One of the less-discussed challenges in upperlimb prosthetic care is what happens to muscle tissue over time and what that means for myoelectric control.
For many patients, the residual limb doesn’t stay the same after amputation. Muscles that aren’t regularly activated begin to atrophy. Fatty and fibrous tissue accumulates. The signals that a prosthetic system needs to read become quieter, less stable, and harder to interpret. In some long-term cases or congenital presentations, those signals may be extremely faint from the outset.
Traditional electrode systems weren’t designed with this in mind and for a significant portion of the prosthetic population, that’s a real limitation.
What Happens to EMG Signals as Muscles Atrophy
Following amputation, the residual limb goes through a prolonged process of biological change. The most significant shifts typically occur in the first 6 to 18 months, but remodeling can continue indefinitely particularly in patients who don’t use a prosthesis early or who have limited physical activity.

These changes affect EMG signal quality in several ways:
Signals become less stable
Atrophied muscle has fewer active motor units firing in a coordinated way. The result is a signal that fluctuates, making it difficult for patients to maintain a consistent contraction and for the system to interpret intent accurately
Tissue changes increase impedance
As fatty and fibrous tissue accumulates between the muscle and the electrode, signal conduction attenuates. Electrode contact becomes less consistent, particularly as limb shape continues to change.
Noise becomes a bigger problem
When signal amplitude is low, the ratio of useful signal to background noise deteriorates. Crosstalk from adjacent muscle groups increases, and the risk of the system misreading a signal or missing one entirely goes up.
Why Conventional Electrode Systems Fall Short
Traditional dual-electrode setups depend on two things: accurate placement over a defined motor point, and signals strong enough to reliably cross a fixed threshold. In a healthy, recently-fitted patient, that’s a reasonable assumption.
In a patient with significant atrophy, neither condition may hold. Motor points may no longer be clearly defined. Signals may never consistently reach the threshold needed to trigger a command. The system that worked at fitting may become unreliable months later as the limb continues to change.
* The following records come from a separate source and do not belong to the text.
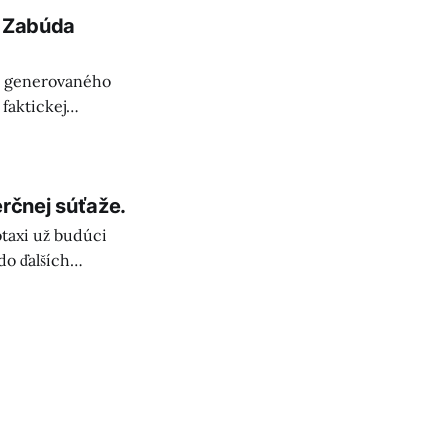
a Zabúda
hu generovaného
 faktickej
a pre budúcnosť AI.
rčnej súťaže.
taxi už budúci
do ďalších
až 5000 vozidiel.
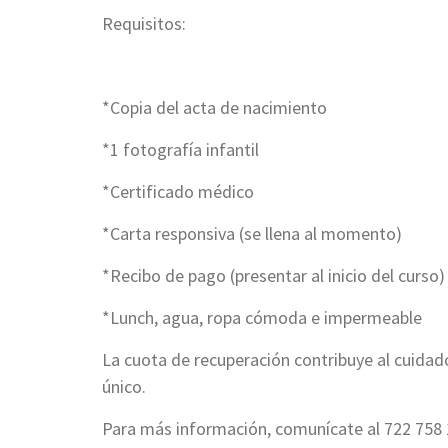
Requisitos:
*Copia del acta de nacimiento
*1 fotografía infantil
*Certificado médico
*Carta responsiva (se llena al momento)
*Recibo de pago (presentar al inicio del curso)
*Lunch, agua, ropa cómoda e impermeable
La cuota de recuperación contribuye al cuidad
único.
Para más información, comunícate al 722 758 11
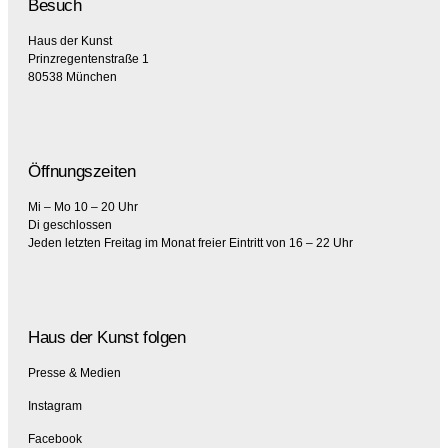
Besuch
Haus der Kunst
Prinzregentenstraße 1
80538 München
Öffnungszeiten
Mi – Mo 10 – 20 Uhr
Di geschlossen
Jeden letzten Freitag im Monat freier Eintritt von 16 – 22 Uhr
Haus der Kunst folgen
Presse & Medien
Instagram
Facebook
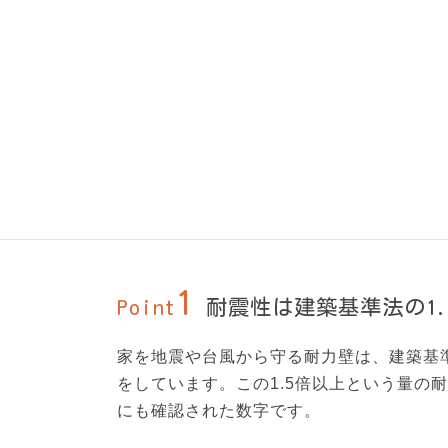
地震の揺れに耐えられる特
5
Point
基礎も頑丈
1
Point
耐震性は建築基準法の1.
家を地震や台風から守る耐力壁は、建築基準
をしています。この1.5倍以上という量の
にも確認された数字です。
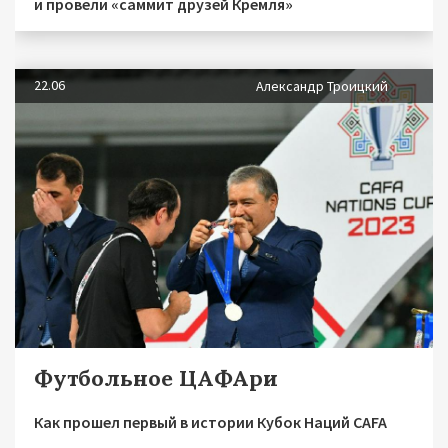
и провели «саммит друзей Кремля»
22.06
Александр Троицкий
Футбольное ЦАФАри
Как прошел первый в истории Кубок Наций CAFA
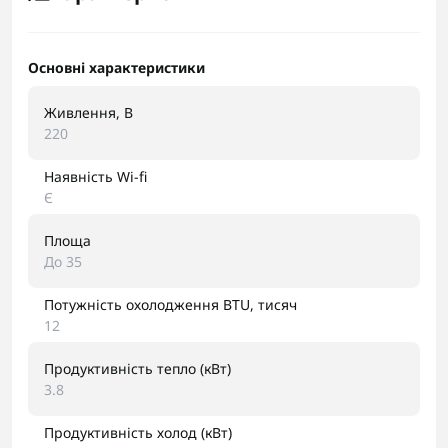
Основні характеристики
Живлення, В
220
Наявність Wi-fi
Є
Площа
До 35
Потужність охолодження BTU, тисяч
12
Продуктивність тепло (кВт)
3.8
Продуктивність холод (кВт)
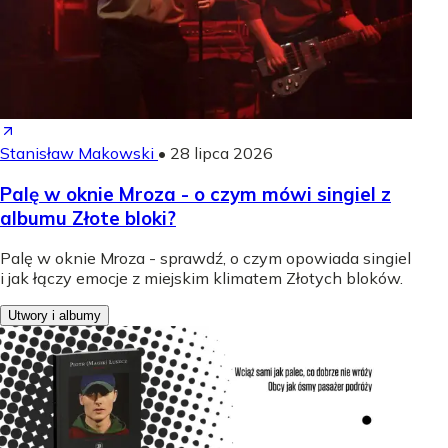
Stanisław Makowski
•
28 lipca 2026
Palę w oknie Mroza - o czym mówi singiel z
albumu Złote bloki?
Palę w oknie Mroza - sprawdź, o czym opowiada singiel
i jak łączy emocje z miejskim klimatem Złotych bloków.
Utwory i albumy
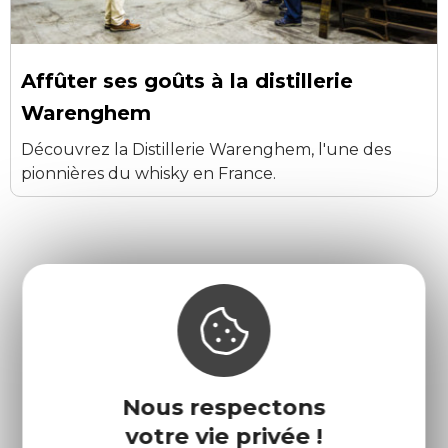
Affûter ses goûts à la distillerie
Warenghem
Découvrez la Distillerie Warenghem, l'une des
pionnières du whisky en France.
L'automne et l'hiver
en
Côtes d'Armor
Nous respectons
votre vie privée !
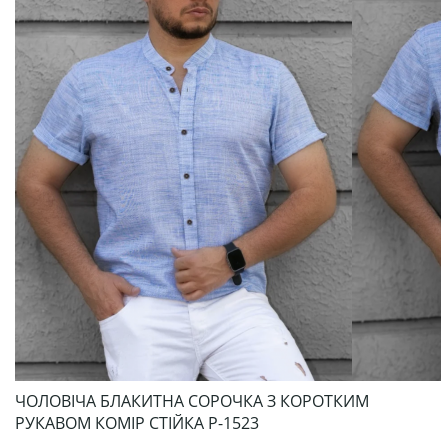
ЧОЛОВІЧА БЛАКИТНА СОРОЧКА З КОРОТКИМ
РУКАВОМ КОМІР СТІЙКА Р-1523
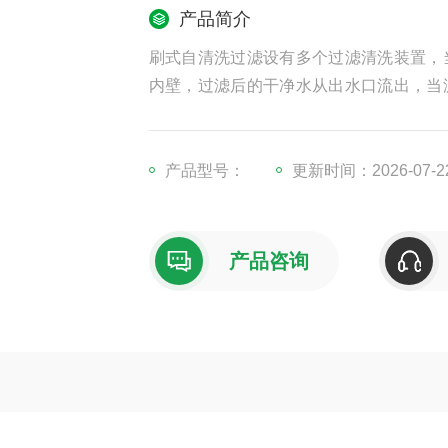
产品简介
刷式自清洗过滤设有多个过滤清洗装置，
内壁，过滤后的干净水从出水口流出，当
间或手动预制时，过滤器将开始自清洗过
制。控制方式可选压差、时间、手动及PL
产品型号：
更新时间：2026-07-2
产品咨询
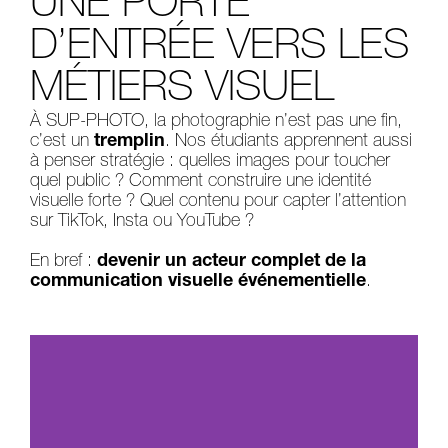
UNE PORTE
D’ENTRÉE VERS LES
MÉTIERS VISUEL
À SUP-PHOTO, la photographie n’est pas une fin,
c’est un
tremplin
. Nos étudiants apprennent aussi
à penser stratégie : quelles images pour toucher
quel public ? Comment construire une identité
visuelle forte ? Quel contenu pour capter l’attention
sur TikTok, Insta ou YouTube ?
En bref :
devenir un acteur complet de la
communication visuelle événementielle
.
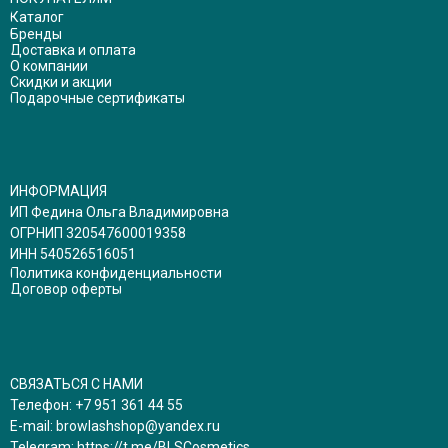
Каталог
Бренды
Доставка и оплата
О компании
Скидки и акции
Подарочные сертификаты
ИНФОРМАЦИЯ
ИП Федина Ольга Владимировна
ОГРНИП 320547600019358
ИНН 540526516051
Политика конфиденциальности
Договор оферты
СВЯЗАТЬСЯ С НАМИ
Телефон:
+7 951 361 44 55
E-mail:
browlashshop@yandex.ru
Telegram:
https://t.me/BLSCosmetics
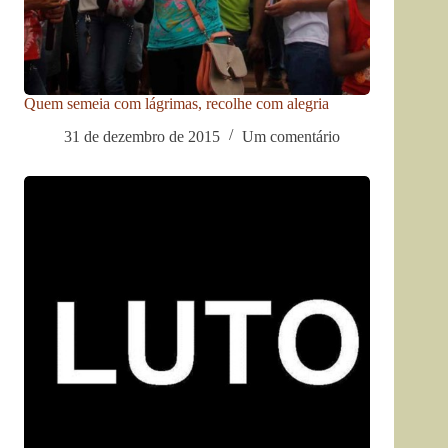
Quem semeia com lágrimas, recolhe com alegria
31 de dezembro de 2015
Um comentário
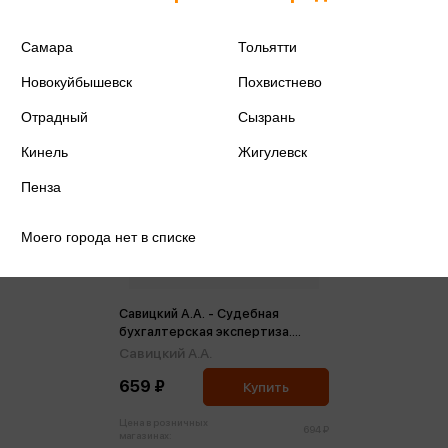
Самара
Тольятти
Новокуйбышевск
Похвистнево
Отрадный
Сызрань
Кинель
Жигулевск
Пенза
Моего города нет в списке
Савицкий А.А. - Судебная
бухгалтерская экспертиза.
Учебник
Савицкий А.А.
659 ₽
Купить
Цена в розничных
694 ₽
магазинах:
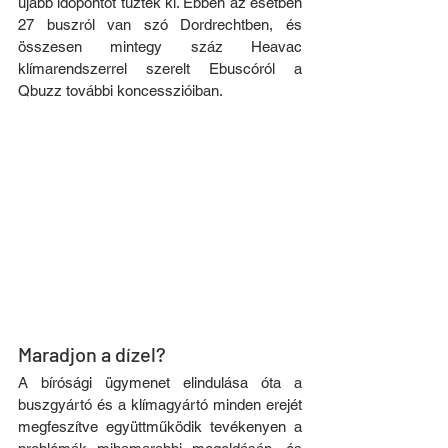
újabb időpontot tűztek ki. Ebben az esetben 
27 buszról van szó Dordrechtben, és 
összesen mintegy száz Heavac 
klímarendszerrel szerelt Ebuscóról a 
Qbuzz további koncesszióiban. 
Maradjon a dízel?
A bírósági ügymenet elindulása óta a 
buszgyártó és a klímagyártó minden erejét 
megfeszítve együttműködik tevékenyen a 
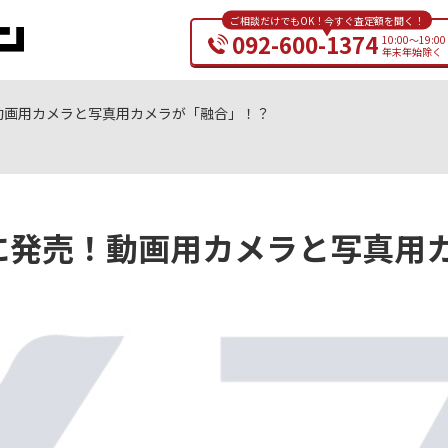
ご相談だけでもOK！今すぐ査定額を聞く！
092-600-1374
10:00～19:00
年末年始除く
売！動画用カメラと写真用カメラが「融合」！？
ついに発売！動画用カメラと写真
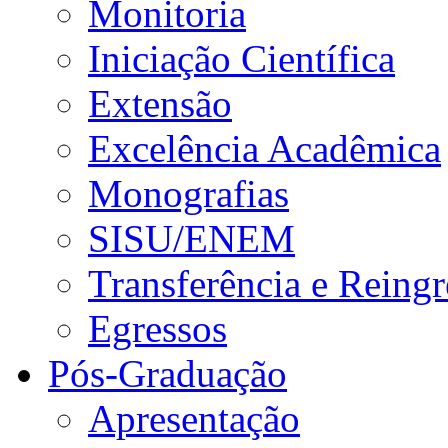
Monitoria
Iniciação Científica
Extensão
Excelência Acadêmica
Monografias
SISU/ENEM
Transferência e Reingr
Egressos
Pós-Graduação
Apresentação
For long-term amputees, non-users returning to prosthetic care, or individuals with congenital limb differences, this creates a meaningful barrier to myoelectric control — not because the patient can’t generate signals, but because the system can’t detect and interpret the ones they have.
How Vulcan Approaches It Differently
Rather than requiring a strong signal from a fixed location, the Vulcan Myoband is designed to work with what’s available and to find it across the full residual limb.
Vulcan Myoband encircles the limb with multiple sensors. If one area is atrophied or fibrotic, the system scans across all sensor sites and prioritizes data from wherever the most active muscle tissue remains. This spatial flexibility means the system isn’t dependent on a single motor point holding up over time.

Pattern recognition over amplitude thresholds
Conventional systems operate on a simple rule: if the signal exceeds a set value, trigger a command. For patients with weak signals, that threshold may never be consistently reachable.
The Vulcan system learns the shape of each patient’s signal rather than just its amplitude. This shifts the control logic from “how strong is the signal” to “what does this signal mean for this patient.”
Micro-activation detection and spatial mapping
Advanced noise filtering allows the system to detect very small muscle activations that would be invisible to conventional electrodes. Spatial mapping builds a distribution picture of activity across the residual limb, helping clinicians identify the most viable muscle sites to target during training, even in complex or long-term cases.
A Three-Step Clinical Protocol for Atrophy Cases
For patients with muscle weakness or long-term limb loss, Vulcan’s approach follows a structured sequence:
1. Calibration
The Vulcan app learns the patient’s current contraction levels during initial setup — even if those contractions are extremely faint. Rather than requiring the patient to meet a fixed standard, the system adapts its baseline to where the patient actually is.
2. Visual feedback
The patient can see their muscle activity in real time on screen. This isn’t just reassuring, it’s clinically meaningful. Visual feedback helps the brain reconnect with and learn to control muscles that may have had limited use for months or years, supporting the neuromuscular re-engagement that underpins effective prosthetic training.
3. Physical conditioning
Alongside device training, daily massage and isometric exercises help maintain remaining muscle fiber density and improve local blood flow. Preserving what muscle tissue remains makes a measurable difference to long-term signal quality and control consistency.
Why This Matters for Clinical Practice
Muscle atrophy is not a niche presentation. It affects long-term amputees, late fitters, patients who’ve had previous prosthetic abandonment, and individuals with congenital limb differences. It’s also a progressive condition, meaning patients who are well-controlled at fitting may become harder to manage over time if the system can’t adapt.
A control approach that reads signal patterns rather than raw amplitude, captures data across the full limb rather than fixed points, and adapts its baseline to the individual patient is better positioned to serve this population both at the point of fitting and across the years that follow.